• Exercise requirements
Your copy should contain exactly the lines from the start of the material through the line containing "confortable pour vos prochai", and no pictures.

□ □ □ □ □ □ □

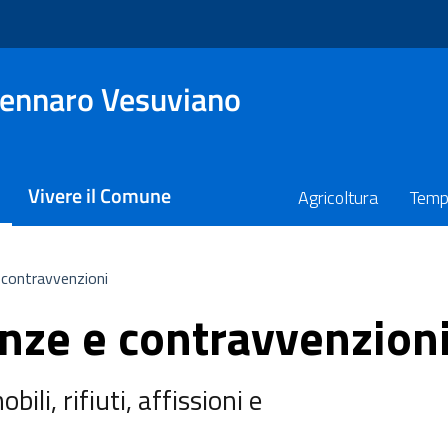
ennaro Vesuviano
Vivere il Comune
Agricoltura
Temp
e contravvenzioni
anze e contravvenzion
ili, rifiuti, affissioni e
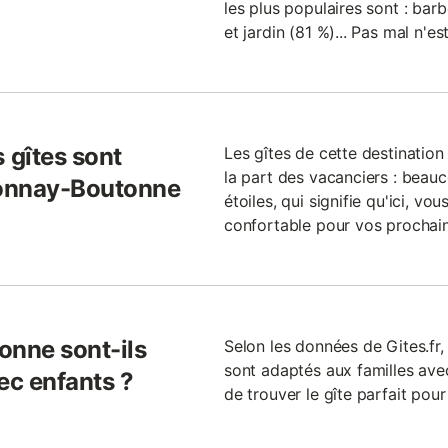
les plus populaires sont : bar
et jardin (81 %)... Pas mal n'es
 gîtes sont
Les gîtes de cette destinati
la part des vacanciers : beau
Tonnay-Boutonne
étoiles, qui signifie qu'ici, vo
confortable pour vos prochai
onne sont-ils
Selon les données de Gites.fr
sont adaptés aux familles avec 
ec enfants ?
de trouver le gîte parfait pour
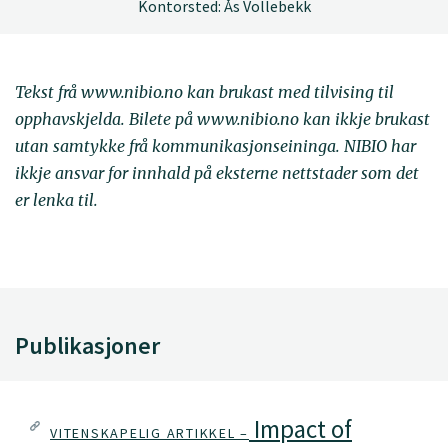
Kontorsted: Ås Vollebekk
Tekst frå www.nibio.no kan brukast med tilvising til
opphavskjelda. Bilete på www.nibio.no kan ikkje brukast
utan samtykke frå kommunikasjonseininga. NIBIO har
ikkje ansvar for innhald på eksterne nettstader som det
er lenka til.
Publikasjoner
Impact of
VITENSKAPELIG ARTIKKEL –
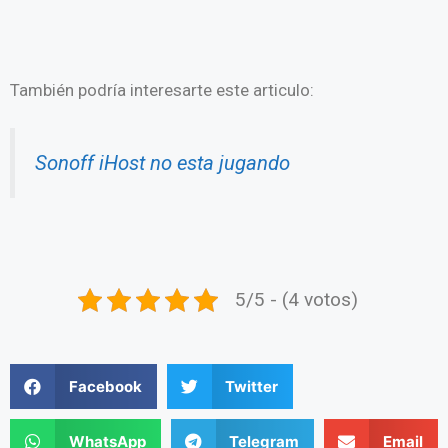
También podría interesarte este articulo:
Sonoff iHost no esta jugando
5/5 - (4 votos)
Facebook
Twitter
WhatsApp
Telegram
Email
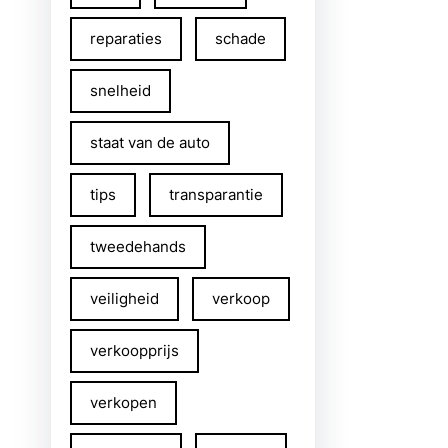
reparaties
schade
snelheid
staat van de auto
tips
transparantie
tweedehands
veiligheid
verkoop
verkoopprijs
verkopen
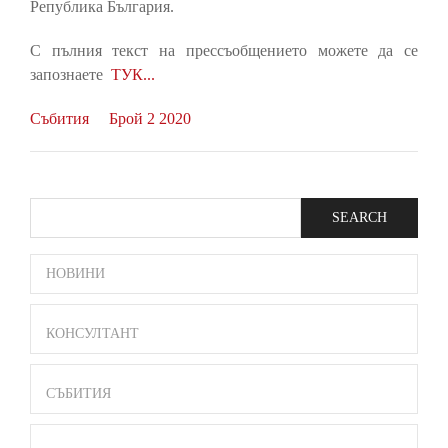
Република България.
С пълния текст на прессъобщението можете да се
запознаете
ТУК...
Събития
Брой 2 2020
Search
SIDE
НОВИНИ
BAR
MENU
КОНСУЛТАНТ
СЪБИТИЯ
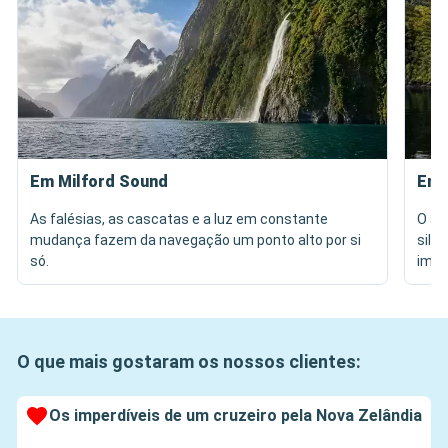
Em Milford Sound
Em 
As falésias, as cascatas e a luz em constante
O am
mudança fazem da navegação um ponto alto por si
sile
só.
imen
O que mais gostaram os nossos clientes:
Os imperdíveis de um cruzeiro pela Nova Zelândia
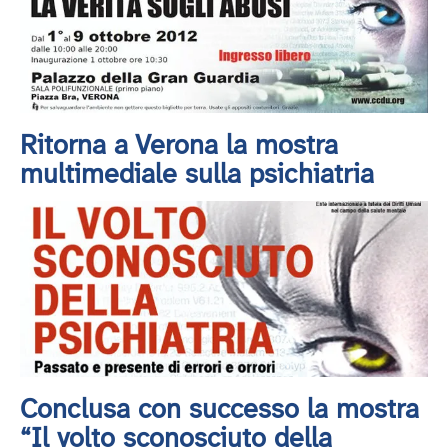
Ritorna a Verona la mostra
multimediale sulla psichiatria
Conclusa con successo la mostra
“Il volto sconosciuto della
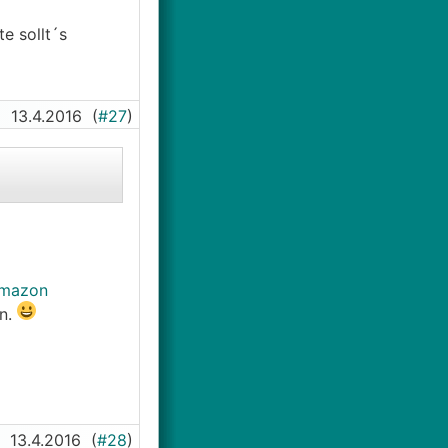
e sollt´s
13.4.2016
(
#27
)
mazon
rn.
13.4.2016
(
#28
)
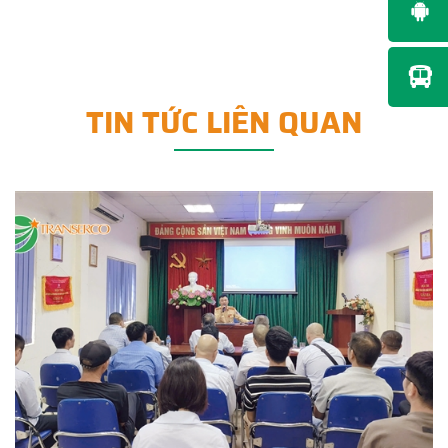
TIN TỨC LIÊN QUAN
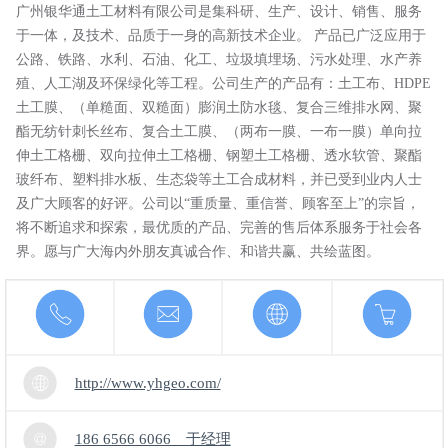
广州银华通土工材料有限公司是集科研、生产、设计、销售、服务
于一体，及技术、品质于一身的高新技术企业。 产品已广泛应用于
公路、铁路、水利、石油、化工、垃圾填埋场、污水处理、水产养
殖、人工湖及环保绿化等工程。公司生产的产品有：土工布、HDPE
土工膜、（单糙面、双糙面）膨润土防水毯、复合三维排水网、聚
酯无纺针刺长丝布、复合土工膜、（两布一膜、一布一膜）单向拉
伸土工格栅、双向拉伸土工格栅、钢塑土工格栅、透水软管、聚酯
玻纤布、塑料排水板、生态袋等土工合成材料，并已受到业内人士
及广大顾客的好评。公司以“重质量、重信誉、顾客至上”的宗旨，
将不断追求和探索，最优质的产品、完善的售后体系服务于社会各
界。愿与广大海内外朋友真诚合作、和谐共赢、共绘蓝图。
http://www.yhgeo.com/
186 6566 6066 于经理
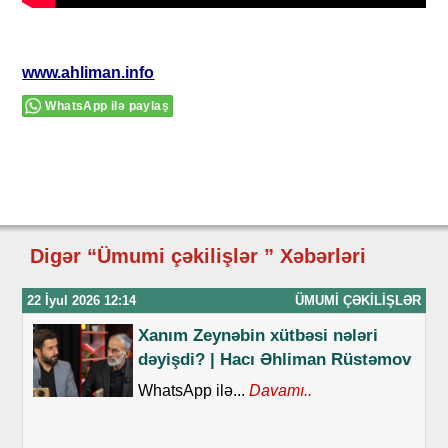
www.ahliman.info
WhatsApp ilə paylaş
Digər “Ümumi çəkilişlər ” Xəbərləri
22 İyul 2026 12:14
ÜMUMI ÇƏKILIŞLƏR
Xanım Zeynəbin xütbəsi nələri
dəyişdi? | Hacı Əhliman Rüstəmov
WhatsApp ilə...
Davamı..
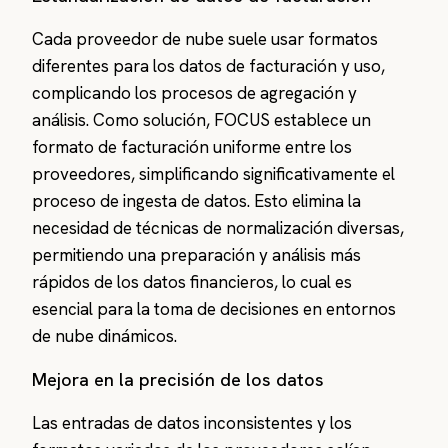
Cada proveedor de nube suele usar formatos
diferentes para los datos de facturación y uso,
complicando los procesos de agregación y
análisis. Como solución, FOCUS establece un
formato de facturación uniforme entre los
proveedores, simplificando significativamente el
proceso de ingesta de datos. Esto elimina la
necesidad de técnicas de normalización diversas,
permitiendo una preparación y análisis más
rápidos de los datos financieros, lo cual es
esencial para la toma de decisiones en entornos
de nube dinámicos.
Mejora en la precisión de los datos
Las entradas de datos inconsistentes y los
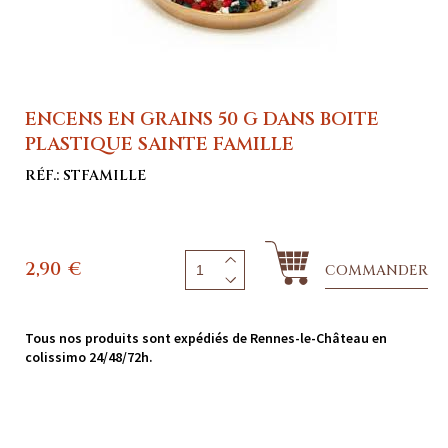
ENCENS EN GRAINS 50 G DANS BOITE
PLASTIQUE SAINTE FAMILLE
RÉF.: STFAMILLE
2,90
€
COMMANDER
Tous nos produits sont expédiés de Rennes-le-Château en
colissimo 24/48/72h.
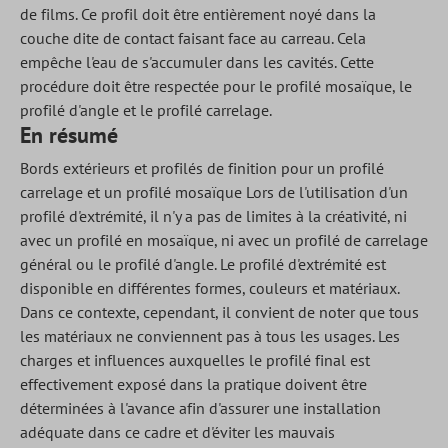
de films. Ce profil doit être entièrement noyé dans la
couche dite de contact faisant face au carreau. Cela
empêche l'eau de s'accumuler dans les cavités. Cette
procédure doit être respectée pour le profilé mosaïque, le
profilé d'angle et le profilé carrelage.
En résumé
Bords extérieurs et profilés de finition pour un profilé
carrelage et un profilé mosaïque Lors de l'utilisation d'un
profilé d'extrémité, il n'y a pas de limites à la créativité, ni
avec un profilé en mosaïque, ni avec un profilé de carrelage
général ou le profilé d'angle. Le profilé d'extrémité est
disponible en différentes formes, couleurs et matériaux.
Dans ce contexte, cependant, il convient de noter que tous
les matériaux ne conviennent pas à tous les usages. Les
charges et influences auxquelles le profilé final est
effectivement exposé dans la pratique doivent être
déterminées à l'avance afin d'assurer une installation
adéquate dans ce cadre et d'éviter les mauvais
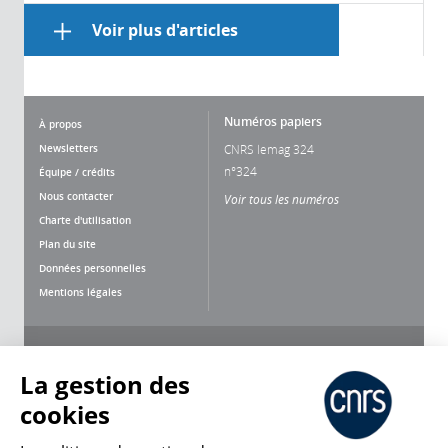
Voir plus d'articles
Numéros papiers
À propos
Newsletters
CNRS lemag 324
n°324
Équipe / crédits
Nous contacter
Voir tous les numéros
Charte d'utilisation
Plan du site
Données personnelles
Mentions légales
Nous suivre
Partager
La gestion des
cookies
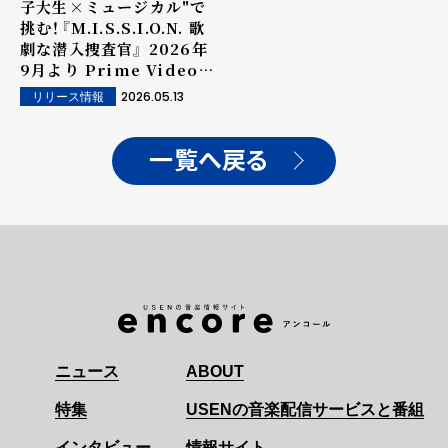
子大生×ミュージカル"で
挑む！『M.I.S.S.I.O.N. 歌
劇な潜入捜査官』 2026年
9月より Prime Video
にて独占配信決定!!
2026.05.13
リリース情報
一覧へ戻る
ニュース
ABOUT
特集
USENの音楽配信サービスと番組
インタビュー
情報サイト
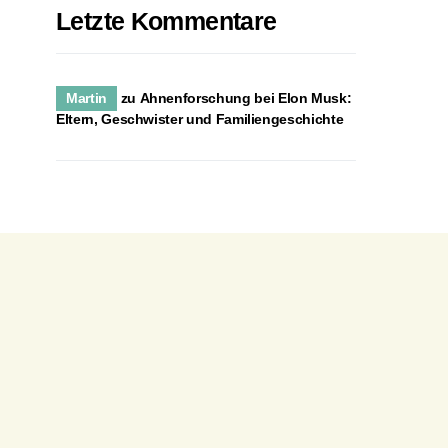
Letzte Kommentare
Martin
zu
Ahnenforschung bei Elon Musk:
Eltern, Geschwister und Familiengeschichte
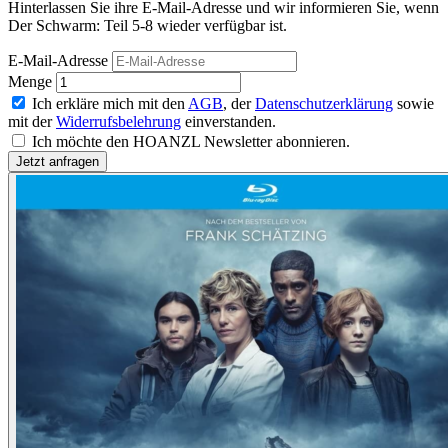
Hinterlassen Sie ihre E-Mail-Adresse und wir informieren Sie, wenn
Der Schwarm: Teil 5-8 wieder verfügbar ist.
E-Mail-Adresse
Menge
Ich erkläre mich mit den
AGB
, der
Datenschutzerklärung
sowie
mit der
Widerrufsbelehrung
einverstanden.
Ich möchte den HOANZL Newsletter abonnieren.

□ □ □ □ □ □ □

• Written response
ennaro Vesuviano
Vivere il Comune
Agricoltura
Temp
e contravvenzioni
anze e contravvenzion
ili, rifiuti, affissioni e
les plus populaires sont : bar
et jardin (81 %)... Pas mal n'es
 gîtes sont
Les gîtes de cette destinati
la part des vacanciers : beau
Tonnay-Boutonne
étoiles, qui signifie qu'ici, vo
confortable pour vos prochai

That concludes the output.